The figure presents the globally-averaged and latitude-weighted root mean square error (RMSE) for forecasts generated by the FuXi model and ECMWF HRES (blue) in 10-day forecasts. FuXi forecasts are initialized using analysis fields produced by FuXi-DA with (red solid and green dashed lines) and without (black) background forecasts. The evaluation includes 5 variables: relative humidity (R), temperature (T), geopotential (Z), u component of wind (U), and v component of wind (V), at three pressure levels (300, 500, and 850 hPa). The five rows and three columns correspond to five variables and three pressure levels, respectively. FuXi forecasts (red and black lines) are verified against ERA5, and also against FuXi-DA analyses (green dashed lines). When FuXi (green dashed lines) and ECMWF HRES (blue) forecasts are evaluated against their respective initialization time series, they inherently exhibit lower RMSE at early lead times. Red dots indicate time steps where FuXi Weather significantly outperforms ECMWF HRES, based on the t-test at the 95% confidence level. The performance change on day 4 arises from the model transition from FuXi-Short to FuXi-Medium.

When evaluated against their respective analyses, both FuXi Weather and ECMWF HRES show small initial errors. Against ERA5, FuXi Weather initially shows higher RMSE values than ECMWF HRES, but outperforms ECMWF HRES after a lead time of 2–8 days, depending on the variable and pressure level. For R, FuXi Weather outperforms ECMWF HRES at lead times of 2.00, 3.25, and 2.25 days for 300, 500, and 850 hPa, respectively. For T, Z, U, and V, the critical lead times are later owing to the lower accuracy of their corresponding analysis fields. For Z, these times are 8.00, 7.75, and 7.50 days at 300, 500, and 850 hPa, respectively. The performance discontinuity on day 4 reflects the transition between FuXi-Short and FuXi-Medium forecast components.

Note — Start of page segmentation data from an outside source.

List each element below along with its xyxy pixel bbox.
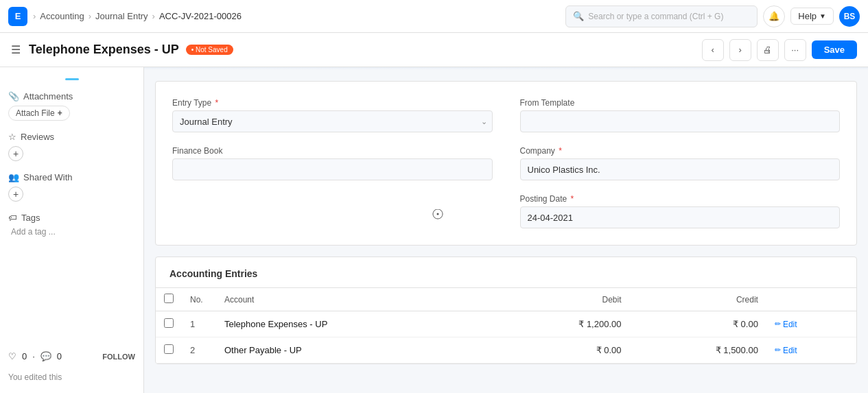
row2-debit: ₹ 0.00 [493,337,629,364]
posting-date-input[interactable] [520,206,841,228]
company-required-indicator: * [559,146,562,156]
notifications-button[interactable]: 🔔 [763,5,785,27]
search-bar[interactable]: 🔍 Search or type a command (Ctrl + G) [565,5,758,27]
form-grid: Entry Type * Journal Entry ⌄ From Templa… [172,98,840,228]
row1-account: Telephone Expenses - UP [216,311,493,337]
hamburger-menu-icon[interactable]: ☰ [11,43,21,56]
from-template-group: From Template [520,98,841,132]
app-icon[interactable]: E [8,7,27,26]
edit-icon: ✏ [775,346,781,355]
tag-icon: 🏷 [8,213,17,223]
company-group: Company * [520,146,841,180]
row1-edit-button[interactable]: ✏ Edit [775,320,848,329]
attach-file-row: Attach File + [8,106,135,121]
entries-table: No. Account Debit Credit 1 Telephone Exp… [156,287,856,364]
tags-label: Tags [21,213,40,223]
star-icon: ☆ [8,132,16,142]
entry-type-select-wrapper: Journal Entry ⌄ [172,110,493,132]
page-title: Telephone Expenses - UP [29,43,179,57]
from-template-label: From Template [520,98,841,108]
more-options-button[interactable]: ··· [784,39,806,61]
row1-actions: ✏ Edit [766,311,856,337]
not-saved-badge: • Not Saved [186,45,233,55]
entry-type-group: Entry Type * Journal Entry ⌄ [172,98,493,132]
sidebar-attachments-section: 📎 Attachments Attach File + [8,91,135,121]
from-template-input[interactable] [520,110,841,132]
finance-book-group: Finance Book [172,146,493,180]
titlebar: ☰ Telephone Expenses - UP • Not Saved ‹ … [0,33,868,67]
col-credit: Credit [630,288,766,311]
people-icon: 👥 [8,172,19,182]
table-header-row: No. Account Debit Credit [156,288,856,311]
row2-credit: ₹ 1,500.00 [630,337,766,364]
reviews-header: ☆ Reviews [8,132,135,142]
add-tag-label[interactable]: Add a tag ... [11,227,135,237]
row2-edit-button[interactable]: ✏ Edit [775,346,848,355]
spacer-group [172,194,493,228]
add-review-button[interactable]: + [8,146,23,161]
posting-date-label: Posting Date * [520,194,841,204]
col-account: Account [216,288,493,311]
main-content: 📎 Attachments Attach File + ☆ Reviews + … [0,67,868,393]
save-button[interactable]: Save [812,40,857,59]
breadcrumb-journal-entry[interactable]: Journal Entry [95,11,148,21]
form-card: Entry Type * Journal Entry ⌄ From Templa… [155,81,857,246]
like-icon[interactable]: ♡ [8,351,16,361]
select-all-checkbox[interactable] [164,294,174,303]
print-button[interactable]: 🖨 [757,39,779,61]
row2-checkbox[interactable] [164,344,174,354]
sidebar-reviews-section: ☆ Reviews + [8,132,135,161]
breadcrumb-current: ACC-JV-2021-00026 [159,11,242,21]
next-button[interactable]: › [729,39,751,61]
col-checkbox [156,288,182,311]
tags-header: 🏷 Tags [8,213,135,223]
comment-icon[interactable]: 💬 [40,351,51,361]
breadcrumb-accounting[interactable]: Accounting [40,11,84,21]
scroll-indicator [65,78,79,80]
shared-with-label: Shared With [23,172,73,182]
posting-date-required-indicator: * [571,194,574,204]
attachments-header: 📎 Attachments [8,91,135,102]
entry-type-select[interactable]: Journal Entry [172,110,493,132]
company-input[interactable] [520,158,841,180]
sidebar-shared-with-section: 👥 Shared With + [8,172,135,202]
edit-icon: ✏ [775,320,781,329]
chevron-down-icon: ▼ [819,12,826,20]
table-row: 1 Telephone Expenses - UP ₹ 1,200.00 ₹ 0… [156,311,856,337]
row1-credit: ₹ 0.00 [630,311,766,337]
attachments-label: Attachments [23,91,73,102]
dot-sep: · [32,351,35,361]
attach-file-button[interactable]: Attach File + [8,106,70,121]
scroll-top-indicator [144,67,868,70]
help-button[interactable]: Help ▼ [790,8,834,25]
attach-label: Attach File [16,108,55,118]
accounting-entries-label: Accounting Entries [156,257,856,287]
row2-actions: ✏ Edit [766,337,856,364]
plus-icon: + [58,108,62,118]
breadcrumb: › Accounting › Journal Entry › ACC-JV-20… [33,11,242,21]
finance-book-input[interactable] [172,158,493,180]
like-count: 0 [22,351,27,361]
accounting-entries-card: Accounting Entries No. Account Debit Cre… [155,257,857,364]
chevron-right-icon: › [152,11,155,21]
col-actions [766,288,856,311]
search-icon: 🔍 [573,11,584,21]
follow-button[interactable]: FOLLOW [102,353,135,361]
required-indicator: * [215,98,218,108]
titlebar-actions: ‹ › 🖨 ··· Save [702,39,857,61]
row1-checkbox[interactable] [164,318,174,328]
reviews-label: Reviews [21,132,54,142]
add-shared-button[interactable]: + [8,187,23,202]
sidebar: 📎 Attachments Attach File + ☆ Reviews + … [0,67,144,393]
you-edited-label: You edited this [8,372,135,382]
row2-no: 2 [182,337,216,364]
chevron-right-icon: › [89,11,91,21]
row1-no: 1 [182,311,216,337]
topbar-actions: 🔔 Help ▼ BS [763,5,860,27]
prev-button[interactable]: ‹ [702,39,724,61]
avatar[interactable]: BS [839,6,860,27]
content-area: Entry Type * Journal Entry ⌄ From Templa… [144,67,868,393]
row1-checkbox-cell [156,311,182,337]
col-no: No. [182,288,216,311]
finance-book-label: Finance Book [172,146,493,156]
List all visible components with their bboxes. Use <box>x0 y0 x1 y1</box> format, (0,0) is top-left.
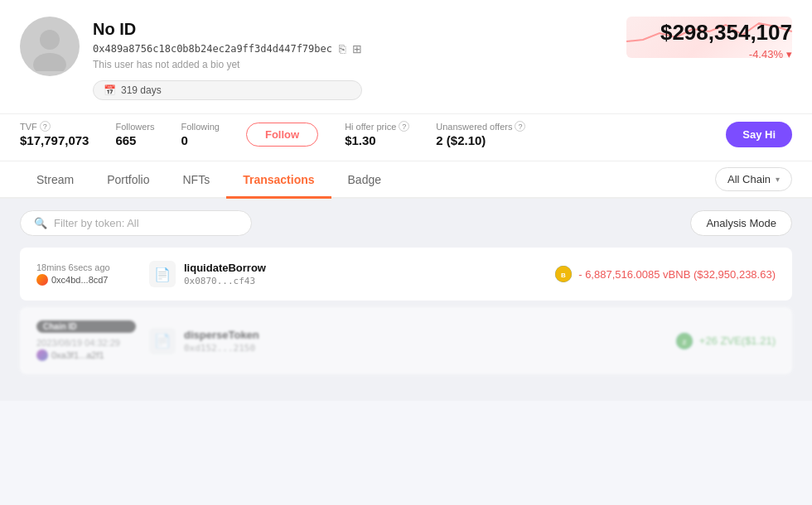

Figure 3 shows similar trends for the globally-averaged and latitude-weighted ACC. FuXi Weather forecasts initialized without background forecasts perform worse, as expected. However, FuXi Weather forecasts initialized with analyses incorporating background forecasts, though initially less accurate than ECMWF HRES, improve over time and eventually achieve higher ACC values across all examined variables. Using an ACC threshold of 0.6 to define a skillful forecast, Fig. 4 compares skillful lead times. FuXi Weather extends skillful lead times for 7 out of 15 variables, matching ECMWF HRES for 6 others. For example, for Z500, FuXi Weather extends the skillful lead time from the ECMWF HRES value of 9.25 days to 9.50 days for forecasts initialized with background forecasts (forecasts initialized without background forecasts show a skillful lead time of only 8.25 days). Additional forecast comparisons, including spatial RMSE distributions, are provided in the Supplementary Information Section 7.

Fig. 3: Comparison of 10-day forecast performance across models over a 1-year testing period, spanning July 03, 2023–June 30, 2024.
figure 3

The figure presents the globally-averaged and latitude-weighted anomaly correlation coefficient (ACC) for forecasts generated by the FuXi model and ECMWF HRES in 10-day forecasts. FuXi forecasts are initialized using analysis fields produced by FuXi-DA with (red solid and green dashed lines) and without (black) background (bg) forecasts. The analysis includes five variables: relative humidity (RH), temperature (T), geopotential (Z), u component of wind (U), and v component of wind (V), at three pressure levels (300, 500, and 850 hPa). FuXi forecasts (red and black lines) are verified against ERA5, and also against FuXi-DA analyses. The five rows and three columns correspond to five variables and three pressure levels, respectively. When FuXi (green dashed lines) and ECMWF HRES (blue) forecasts are evaluated against their respective initialization time series, they inherently exhibit higher ACC in early lead times. Red dots indicate time steps where FuXi Weather significantly outperforms ECMWF HRES, based on the t-test at the 95% confidence level. The performance change on day 4 arises from the model transition from FuXi-Short to FuXi-Medium.

Fig. 4: Skillful forecast lead time comparisons with an anomaly correlation coefficient (ACC) value of 0.6 as the threshold.
figure 4

Skillful forecast lead times of ECMWF HRES and FuXi Weather for five variables: relative humidity (R), temperature (T), geopotential (Z), u component of wind (U), and v component of wind (V), at three pressure levels (300, 500, and 850 hPa), using all testing data over a 1-year testing period, spanning July 03, 2023–June 30, 2024. The five rows and three columns correspond to five variables and three pressure levels, respectively.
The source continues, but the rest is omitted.